In Curran the plaintiff was a passenger in an automobile struck by an uninsured motorist. Both the plaintiff and the owner of the car in which she was riding had in force a liability insurance policy, and these policies were written by different companies. Plaintiff was, by definition, an insured under both of the policies, and as such, entitled to indemnification from either one standing alone. However, plaintiff's insurance carrier asserted that an 'other insurance' clause in the contract enabled it to escape liability altogether. In the language of Curran:

'in the event injury is sustained while the insured is occupying an automobile not owned by him, the coverage under their uninsured motorist clauses 'shall apply only as excess insurance over any other similar insurance available to such insured and applicable to such automobile as primary insurance, and this insurance shall then apply only in the amount by which the limit of liability for this coverage exceeds the applicable limit of liability of such other insurance." Curran, supra, 25 Ohio St.2d at 36-37, 266 N.E.2d at 568

Because both policies involved had identical limits, the clause effectively prevented plaintiff's recovery under her own policy.

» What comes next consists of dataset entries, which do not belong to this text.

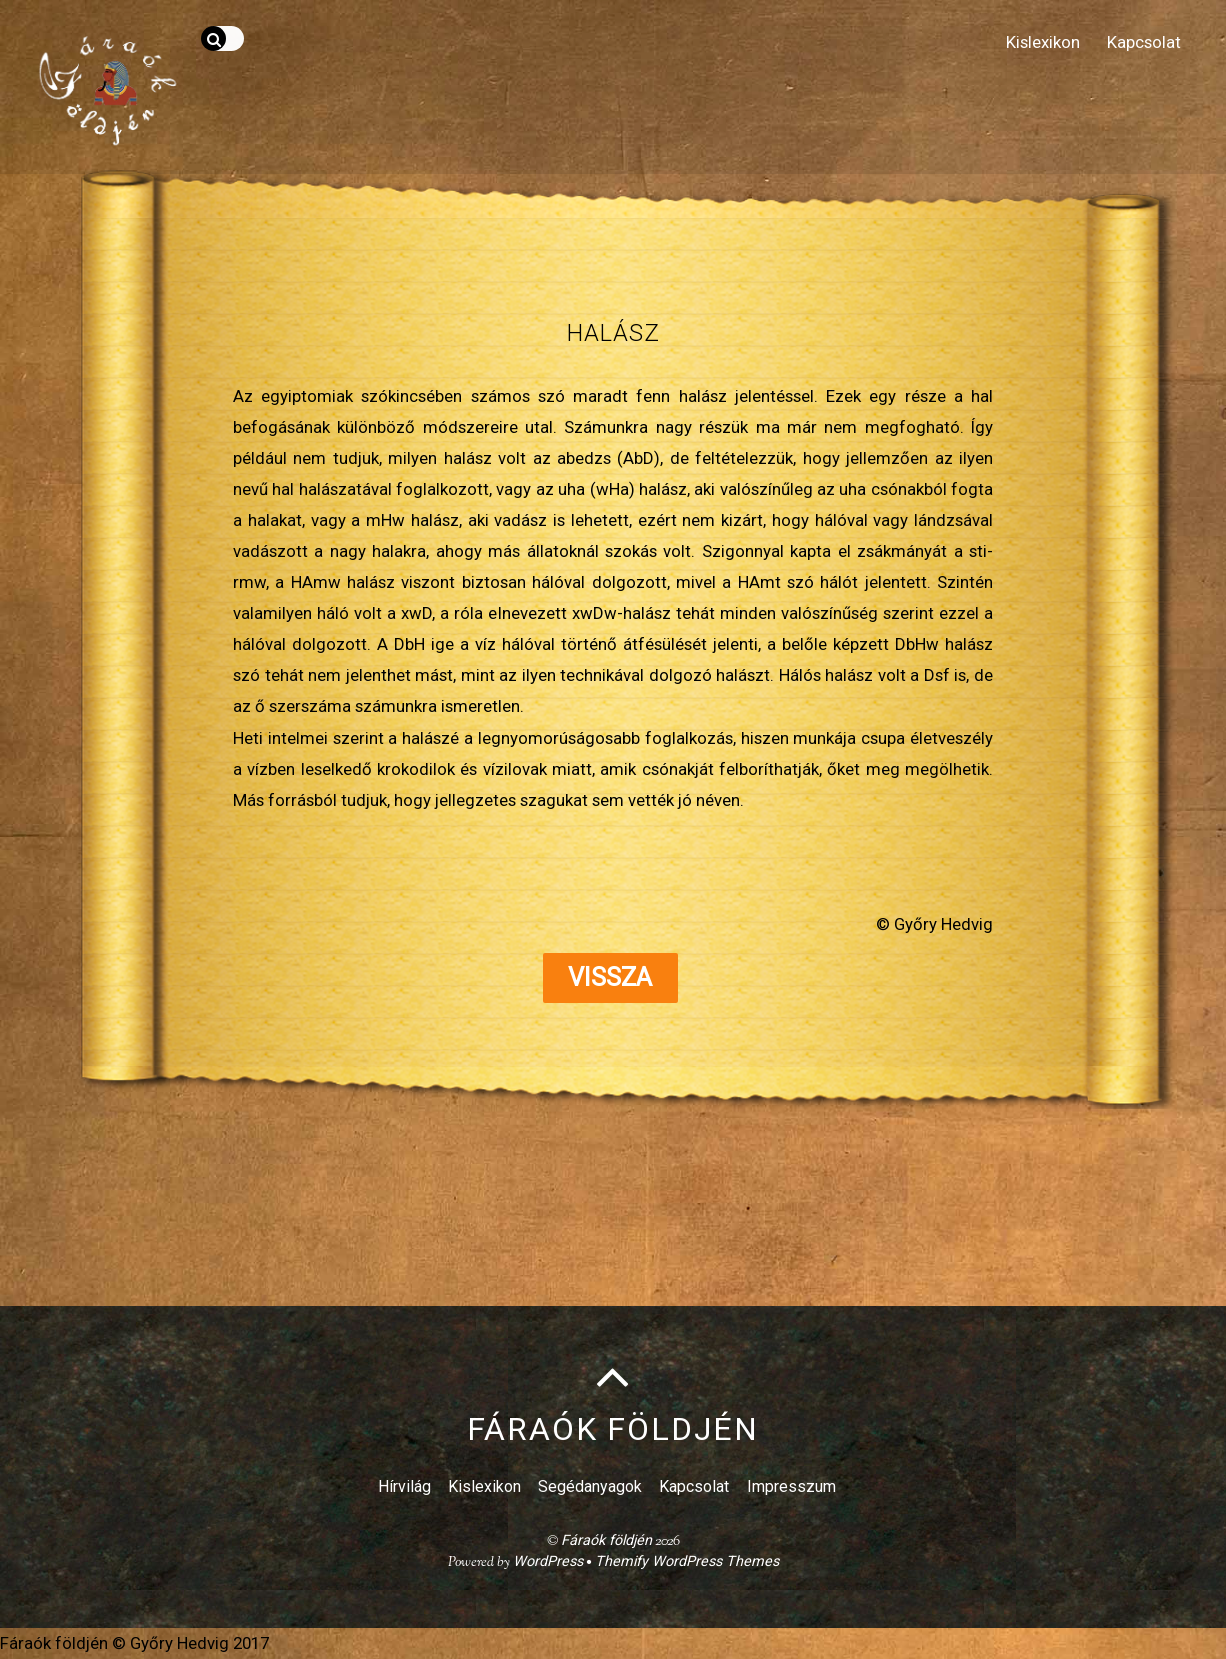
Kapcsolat (1144, 42)
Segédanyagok (590, 1486)
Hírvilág (404, 1486)
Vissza (610, 977)
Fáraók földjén (606, 1540)
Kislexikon (1043, 42)
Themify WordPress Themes (687, 1561)
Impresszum (791, 1486)
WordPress (548, 1561)
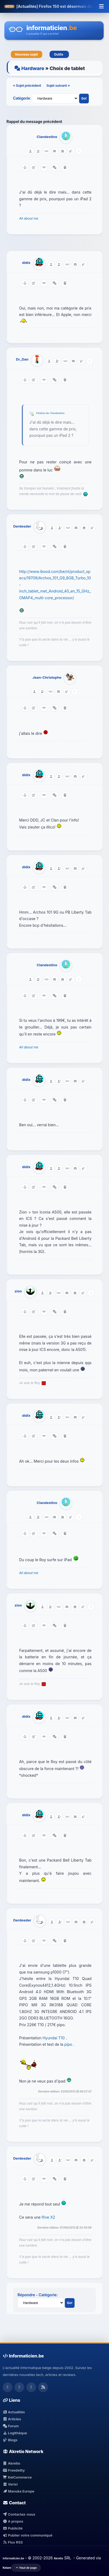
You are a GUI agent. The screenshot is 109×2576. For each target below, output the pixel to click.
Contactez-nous (19, 2514)
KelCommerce (17, 2477)
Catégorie (21, 98)
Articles (12, 2419)
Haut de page (26, 2567)
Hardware (32, 68)
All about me (28, 218)
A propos (13, 2521)
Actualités (14, 2412)
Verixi (10, 2484)
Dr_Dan (22, 359)
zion (18, 1291)
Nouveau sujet (26, 54)
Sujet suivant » (58, 85)
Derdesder (22, 526)
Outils (59, 54)
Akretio (11, 2463)
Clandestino (47, 137)
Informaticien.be (13, 2558)
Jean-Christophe (47, 677)
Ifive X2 (48, 2217)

After examining a number of cases from other states, the Ohio Supreme Court decided that the 'other insurance' clause was repugnant to O.R.C. 3937.18 because it would result in no coverage at all under insured's own policy. 'To permit an insurer, who provides uninsured motorist coverage, to avoid liability by an 'other insurance' clause in cases where other insurance is available to his insured would thwart that legislative intent (the compensation of persons injured by uninsured motorists).' Curran, supra, 25 Ohio St.2d at 38, 266 N.E.2d at 569. The court held that the owner's insurance carrier was the primary insurer and as such was to bear the liability for plaintiff's damages (as well as those suffered by the owner and other passengers) to its policy's limit, and that the remainder of her damages were to be borne, to policy limits, by her own insurer.

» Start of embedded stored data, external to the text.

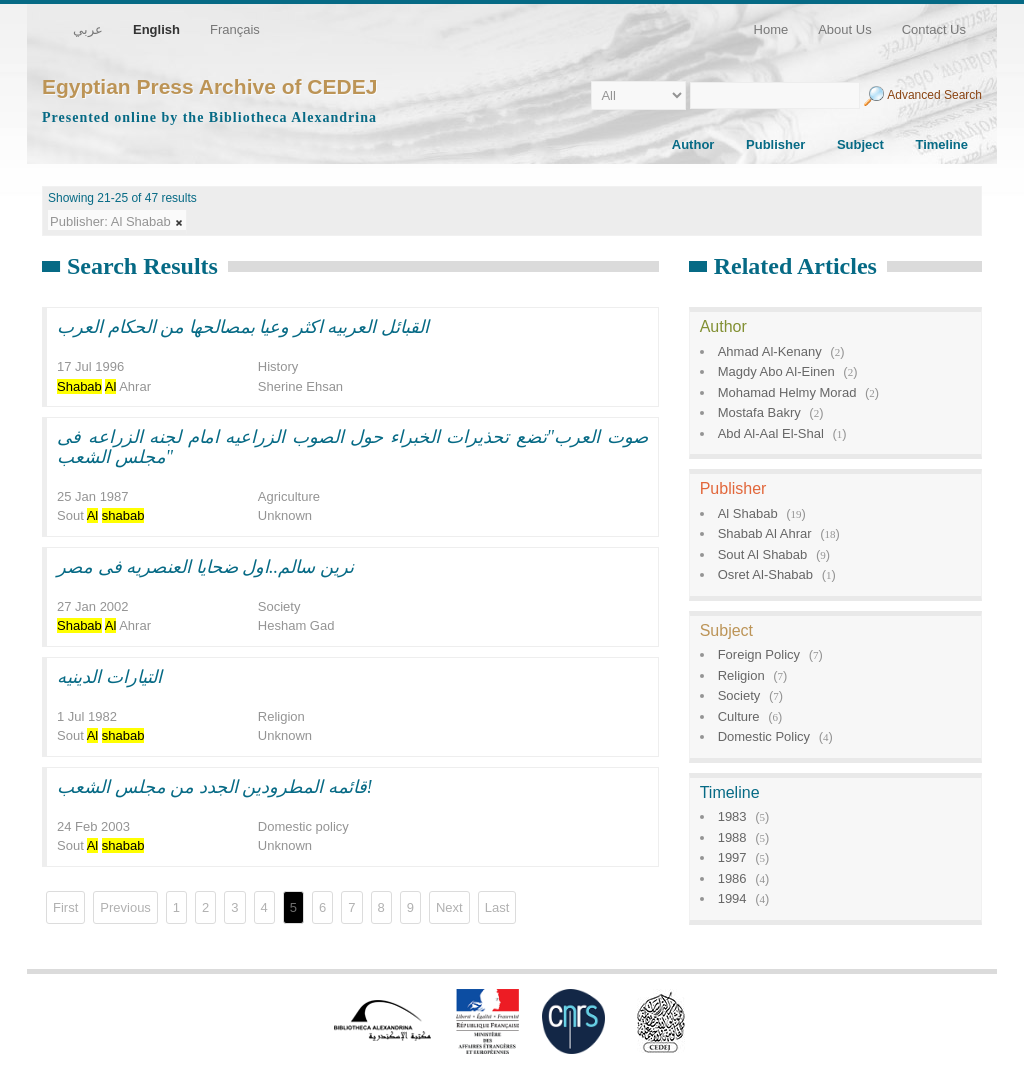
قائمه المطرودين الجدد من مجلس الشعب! (215, 787)
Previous (125, 907)
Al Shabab (748, 513)
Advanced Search (934, 95)
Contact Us (934, 29)
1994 (732, 898)
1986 (732, 878)
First (65, 907)
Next (449, 907)
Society (739, 695)
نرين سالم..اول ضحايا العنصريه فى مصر (205, 567)
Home (771, 29)
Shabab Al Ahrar (765, 533)
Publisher (775, 144)
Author (693, 144)
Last (497, 907)
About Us (844, 29)
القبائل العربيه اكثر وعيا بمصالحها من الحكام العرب (243, 327)
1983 (732, 816)
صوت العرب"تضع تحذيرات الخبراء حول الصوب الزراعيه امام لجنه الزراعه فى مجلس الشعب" (352, 447)
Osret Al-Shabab (765, 574)
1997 (732, 857)
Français (235, 29)
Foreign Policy (759, 654)
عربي (88, 29)
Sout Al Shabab (763, 554)
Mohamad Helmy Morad (787, 392)
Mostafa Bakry (759, 412)
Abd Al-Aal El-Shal (771, 433)
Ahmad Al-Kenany (770, 351)
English (156, 29)
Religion (741, 675)
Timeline (941, 144)
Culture (739, 716)
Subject (860, 144)
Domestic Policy (764, 736)
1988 (732, 837)
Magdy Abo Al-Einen (776, 371)
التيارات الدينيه (109, 677)
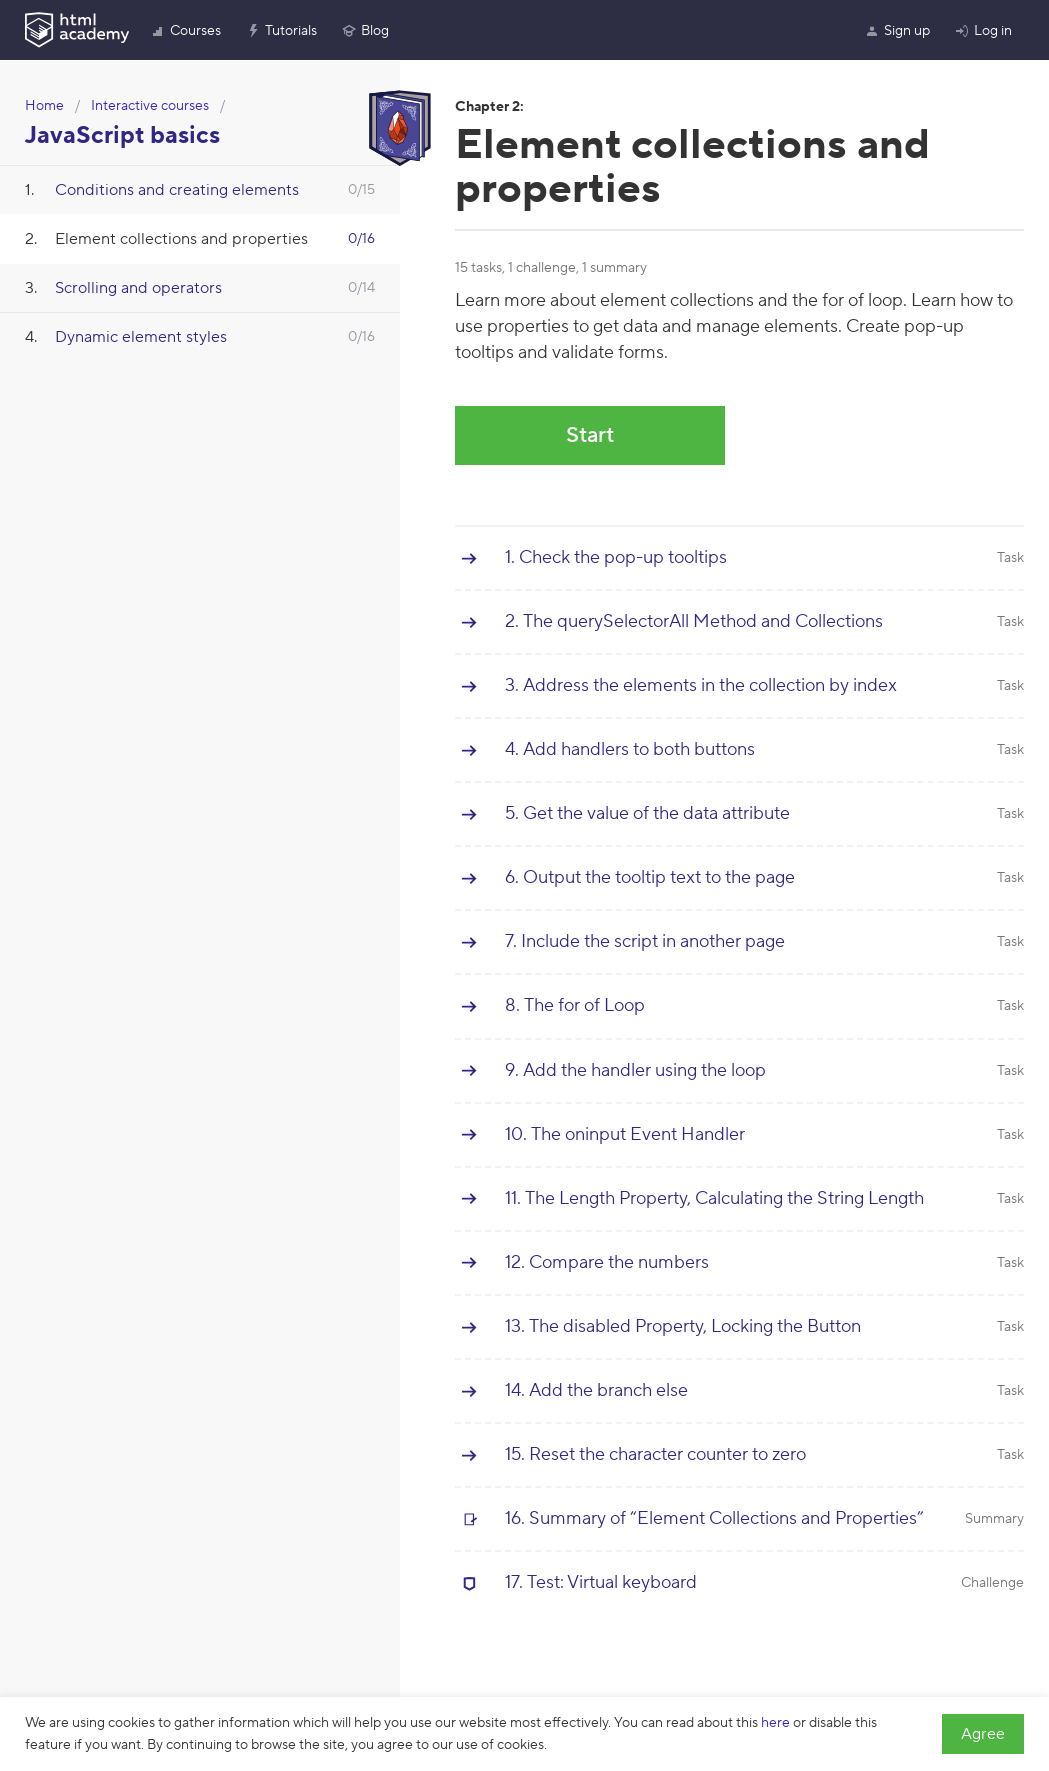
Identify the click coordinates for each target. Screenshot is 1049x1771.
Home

In the case at bar, State Farm issued three separate policies to Mr. Ray to cover his three automobiles. Each vehicle involved a separate and distinct risk, and in recognition of that fact, the uninsured motorist coverage in each policy protected the insureds in every circumstance except when they were in an owned car not described in the policy. Appellees' reasoning, if carried to its logical conclusion, would require an insurance carrier (or carriers) which insured one of a fleet of automobiles owned by a single insured (or family) to bear the increased risks that multiple vehicle ownership creates without increased premium. Such a result was neither contemplated by the parties nor compelled by the law in this case.

We find no merit in appellees' argument, based in part on dicta in Weemhoff, that there is a critical difference between separate policies issued to one insured on a number of owned automobiles and a single policy with separate premium payment provisions issued to a single insured on a fleet of automobiles. The important question is not the form that insurance companies use to extend coverage to multi-vehicle insureds, but whether the policy or policies clearly inform insureds that they are not purchasing 'stacked' uninsured motorist coverage.

We conclude, therefore, that the clear language of the policies excluded the possibility of 'stacking' the uninsured motorist coverages, and that those exclusions are effective under Ohio law. Accordingly, the judgment of the district court is reversed, and the cause is remanded for further proceedings consistent herewith.


O.R.C. 3937.18 reads in pertinent part: '(A) No automobile liability . . . policy of insurance insuring against loss resulting from liability imposed by law for bodily injury or death suffered by any person arising out of the ownership, maintenance, or use of a motor vehicle shall be . . . issued . . . unless coverage is provided therein . . . for the protection of persons . . . legally entitled to recover damages from owners or operators of uninsured motor vehicles . . ..'

The minimum limits to be offered are $12,500 per person, $25,000 per accident. O.R.C. 4509.20.